Un’equipe ha eseguito dei test su mini-cervelli umani coltivati in provetta dimostrerebbero i benefici di alcune droghe famose negli anni 60 e 70
“Aprire le porte della percezione…alla scienza.” Il viaggio è appena cominciato ma sembrerebbe proprio che le sostanze psichedeliche, protagoniste degli anni 60 e 70, siano tornate in voga, soprattutto tra gli scienziati.
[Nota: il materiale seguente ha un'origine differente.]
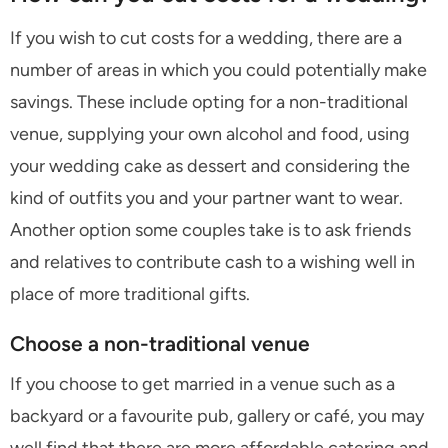
If you wish to cut costs for a wedding, there are a
number of areas in which you could potentially make
savings. These include opting for a non-traditional
venue, supplying your own alcohol and food, using
your wedding cake as dessert and considering the
kind of outfits you and your partner want to wear.
Another option some couples take is to ask friends
and relatives to contribute cash to a wishing well in
place of more traditional gifts.
Choose a non-traditional venue
If you choose to get married in a venue such as a
backyard or a favourite pub, gallery or café, you may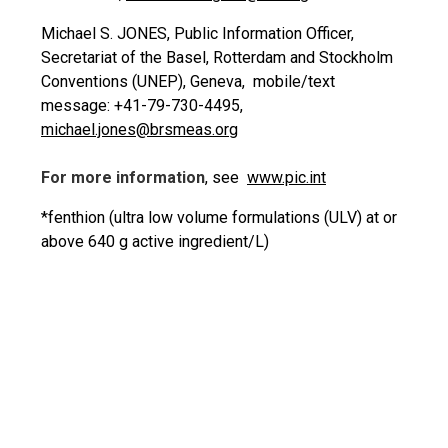
Michael S. JONES, Public Information Officer,
Secretariat of the Basel, Rotterdam and Stockholm
Conventions (UNEP), Geneva, mobile/text
message: +41-79-730-4495,
michael.jones@brsmeas.org
For more information
, see
www.pic.int
*fenthion (ultra low volume formulations (ULV) at or
above 640 g active ingredient/L)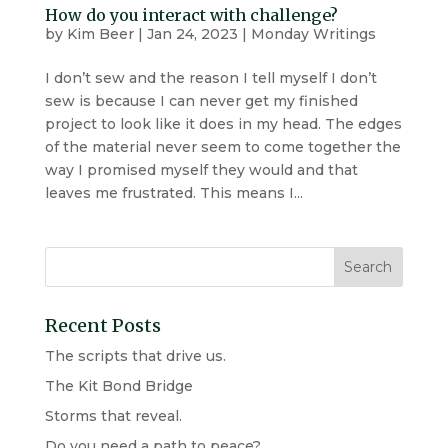
How do you interact with challenge?
by
Kim Beer
|
Jan 24, 2023
|
Monday Writings
I don’t sew and the reason I tell myself I don’t
sew is because I can never get my finished
project to look like it does in my head. The edges
of the material never seem to come together the
way I promised myself they would and that
leaves me frustrated. This means I...
Recent Posts
The scripts that drive us.
The Kit Bond Bridge
Storms that reveal.
Do you need a path to peace?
Un’equipe di ricercatori guidati da Stevens Rehen, docente all’Università Federale di Rio De Janeiro e responsabile della ricerca presso il D’Or Institute for Research and Education, sta facendo una ricerca che dimostrerebbe le potenzialità farmacologiche di queste droghe.
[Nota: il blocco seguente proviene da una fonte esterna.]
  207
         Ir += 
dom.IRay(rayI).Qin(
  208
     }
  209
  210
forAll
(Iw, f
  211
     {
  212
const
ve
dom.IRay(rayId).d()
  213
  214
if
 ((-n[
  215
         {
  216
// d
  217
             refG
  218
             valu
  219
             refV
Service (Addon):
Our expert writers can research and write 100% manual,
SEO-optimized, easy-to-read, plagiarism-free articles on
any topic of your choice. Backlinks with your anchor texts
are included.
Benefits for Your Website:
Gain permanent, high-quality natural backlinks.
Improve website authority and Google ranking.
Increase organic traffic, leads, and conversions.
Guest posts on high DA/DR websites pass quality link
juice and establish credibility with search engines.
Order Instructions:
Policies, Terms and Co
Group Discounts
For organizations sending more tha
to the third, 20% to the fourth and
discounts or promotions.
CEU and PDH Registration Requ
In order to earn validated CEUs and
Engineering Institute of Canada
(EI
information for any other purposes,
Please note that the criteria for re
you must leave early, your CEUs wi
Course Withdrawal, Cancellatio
Testando le sostanze su mini-cervelli umani coltivati in provetta si è scoperto che oltre ad aumentare la plasticità dei circuiti nervosi associati alla memoria e all’apprendimento, alcune di queste droghe potrebbero proteggere da infiammazioni e neurodegenerazione i nostri neuroni.
“Il nostro studio – afferma Rehen – evidenzia ancora una volta il potenziale clinico nascosto di queste sostanze che sono sottoposte a restrizioni legali, ma che meriterebbero maggiore attenzione da parte della comunità medica e scientifica”.
Oggi grazie alla ricerca il team brasiliano, che ha condotto i test con la 5-MeO-DMT, presente in diverse piante e nel veleno di un rospo che vive nel deserto di Sonora, ha dimostrato che la sostanza altera la produzione di quasi mille proteine nel cervello, quelle coinvolte nella formazione e nelle sinapsi fondamentali per apprendimento e memoria, e diminuisce alcune proteine responsabili di infiammazione e neuodegenerazione.